As the economic landscape deteriorates industrial commodities and related equities de-rate. A well-diversified portfolio employing defensive and cyclical companies will be critical to traverse the more uncertain macro environment ahead.
Copper and Iron Ore Feel the Heat as Recession Risks Rise
As the risk of a global recession rises, industrial metals are facing increasing headwinds. The copper price is often seen as a bell weather for the global economy and at times referred to as “Doctor Copper” for that very reason. Since the end of March the price for copper has declined by -27% from 10368 $/t to 7572 $/t. Iron Ore another industrial metal and a particular bell weather for the strength of the Chinese economy has also declined -27% from 151 $/mt to 110 $/mt (see figure 1). Aluminium another industrial metal is down -39% since the end of March.
Figure 1: Copper & Iron Ore down -27% (since 31 March 2022)
Source: State Street Global Advisors, Factset as of 12 July 2022.
Many economic and financial indicators are now pointing towards an economic slowdown and increased risk of recession. A widely watched barometer for economic growth is the US yield curve (see figure 2). The Yield curve is equal to the 10 year yield minus the 2 year yield. For example as at 30 June 2022 the 10 year yield was 2.98% and the 2 year yield was 2.93% making the difference 0.04%.
Why is the yield curve such a good indicator of the growth outlook? The 2 year yield embodies the markets assessment of monetary policy over the next 2 years and the 10 year yield curve embodies expectations for future growth and inflation in 10 years’ time. Together they provide the markets assessment on the path of monetary policy and its implications for future growth. It is actively traded every day by informed market investors who incorporate new information. The yield curve has been flattening since mid-2021 and in July 2022 it turned negative.
Figure 2: Yield Curve Signalling Greater Risk of Recession
Source: State Street Global Advisors, Factset as of 30 June 2022.
For many economists the negative yield curve is a marker for future recession but it need not be interpreted that directly. A broader interpretation is simply if the yield curve is trending up the market is expecting the future path of monetary policy to be pro-growth and if it is trending down the market is expecting the path of monetary policy to slow growth. The yield curve flattening has some direct implications for industrial driven commodities like copper and iron ore and for related equities.

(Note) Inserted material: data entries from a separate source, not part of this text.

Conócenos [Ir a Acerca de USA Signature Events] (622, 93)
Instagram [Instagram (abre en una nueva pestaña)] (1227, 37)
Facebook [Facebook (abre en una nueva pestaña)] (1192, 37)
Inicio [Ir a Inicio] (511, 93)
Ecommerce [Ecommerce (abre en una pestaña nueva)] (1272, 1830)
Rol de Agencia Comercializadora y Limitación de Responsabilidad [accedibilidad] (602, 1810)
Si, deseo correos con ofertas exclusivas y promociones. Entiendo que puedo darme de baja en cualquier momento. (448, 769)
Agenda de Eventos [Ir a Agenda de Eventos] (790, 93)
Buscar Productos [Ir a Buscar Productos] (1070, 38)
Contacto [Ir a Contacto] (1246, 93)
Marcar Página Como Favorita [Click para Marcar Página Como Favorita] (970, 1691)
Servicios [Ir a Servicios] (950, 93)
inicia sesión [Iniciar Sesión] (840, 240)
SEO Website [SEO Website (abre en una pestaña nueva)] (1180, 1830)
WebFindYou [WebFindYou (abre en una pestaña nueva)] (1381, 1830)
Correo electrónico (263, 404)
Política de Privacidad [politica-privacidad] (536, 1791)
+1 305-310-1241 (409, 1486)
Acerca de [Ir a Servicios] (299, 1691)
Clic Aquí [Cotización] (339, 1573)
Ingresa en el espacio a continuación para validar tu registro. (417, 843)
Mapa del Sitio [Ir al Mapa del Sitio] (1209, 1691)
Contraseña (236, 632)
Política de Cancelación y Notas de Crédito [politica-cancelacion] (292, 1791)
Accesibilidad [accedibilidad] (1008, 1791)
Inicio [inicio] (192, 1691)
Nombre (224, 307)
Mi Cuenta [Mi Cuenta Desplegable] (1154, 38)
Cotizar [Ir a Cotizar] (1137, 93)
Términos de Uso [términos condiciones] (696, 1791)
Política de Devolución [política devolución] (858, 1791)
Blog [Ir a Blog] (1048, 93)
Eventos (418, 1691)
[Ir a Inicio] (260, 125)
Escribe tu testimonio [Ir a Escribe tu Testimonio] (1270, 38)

Commodities are supply and demand driven and large changes in economic growth and aggregate demand are expected to impact the underlying commodity price. Industrial metals like copper, and iron ore are expected to be even more sensitive to changes in economic growth. Figure 3 looks at the average returns to copper, aluminium and iron ore and associated metal and mining indices. During periods of a flattening yield curve (a proxy for slowing economic growth expectations) returns to commodities are significantly lower than during periods of steepening yield curve (a proxy for improving economic growth expectations). This historical relationship has good economic rationale.

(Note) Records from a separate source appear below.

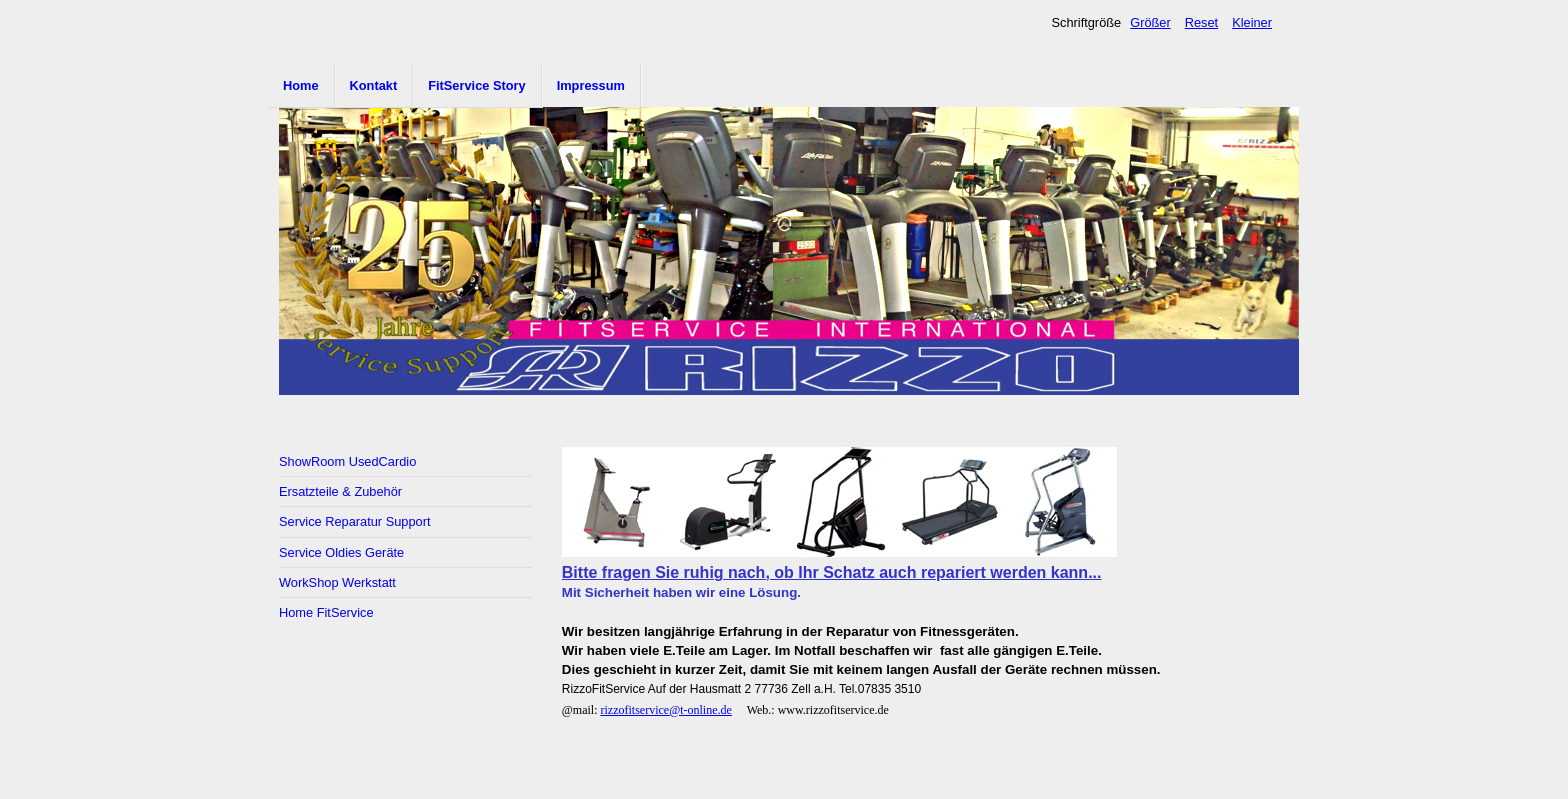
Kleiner (1252, 22)
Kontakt (374, 85)
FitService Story (476, 85)
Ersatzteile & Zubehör (340, 491)
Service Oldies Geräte (341, 552)
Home (301, 85)
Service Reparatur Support (355, 521)
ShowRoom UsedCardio (347, 461)
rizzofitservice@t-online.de (666, 710)
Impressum (591, 85)
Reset (1201, 22)
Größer (1150, 22)
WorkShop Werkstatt (337, 582)
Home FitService (326, 612)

Figure 3: Yield Curve Environments and Subsequent Returns to Commodities
Copper LME ($/t)
Aluminium LME ($/t)
Iron Ore* 62% Fe ($/t)
S&P Global 1200 Global Metals & Mining (USD) **
S&P ASX 300 Metals & Mining ***
Source: State Street Global Advisors, Factset. Start as at 30 June 2022. The yield curve is defined as steepening if the yield curve is above the 6month average of the yield curve, and flattening if the yield curve value is below the 6 month average yield curve. Monthly returns are averaged for either state and multiplied by 12 to provide an approximate 12 month impact. The study is based on data from December 1995 to June 30 2022. *Iron ore data only from 28-02-2013, ** Start date Jan 1988, *** start date March 2000.
Past performance is not a reliable indicator of future performance.

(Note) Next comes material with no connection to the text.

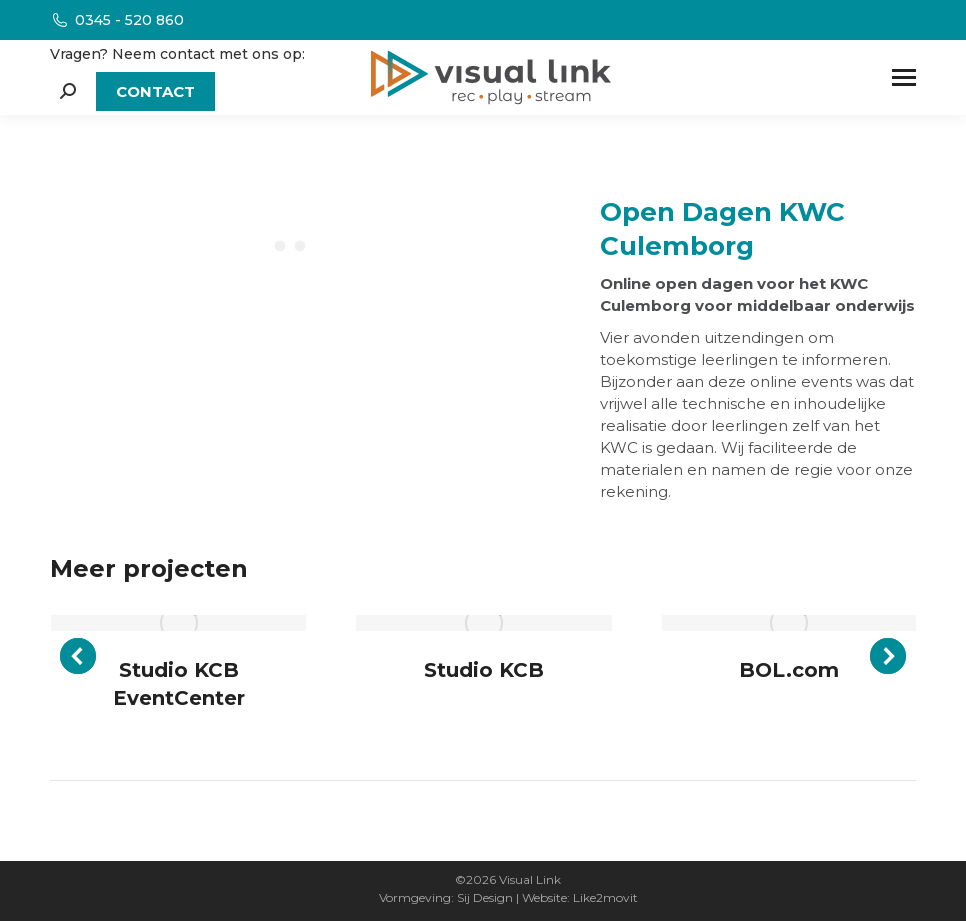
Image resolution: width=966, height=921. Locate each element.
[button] (78, 656)
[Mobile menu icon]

Index returns are unmanaged and do not reflect the deduction of any fees or expenses. Index returns reflect all items of income, gain and loss and the reinvestment of dividends and other income as applicable.
The Bottom Line
As the risk of a global slowdown increases industrial metals are facing increasing headwinds. Historically periods of slowing growth expectations (as proxied by a flattening yield curve) has been associated with lower returns to industrial commodities like copper and iron ore and their associated equities. Having a diversified portfolio across both defensive and cyclical companies is especially important as the economic environment becomes more uncertain.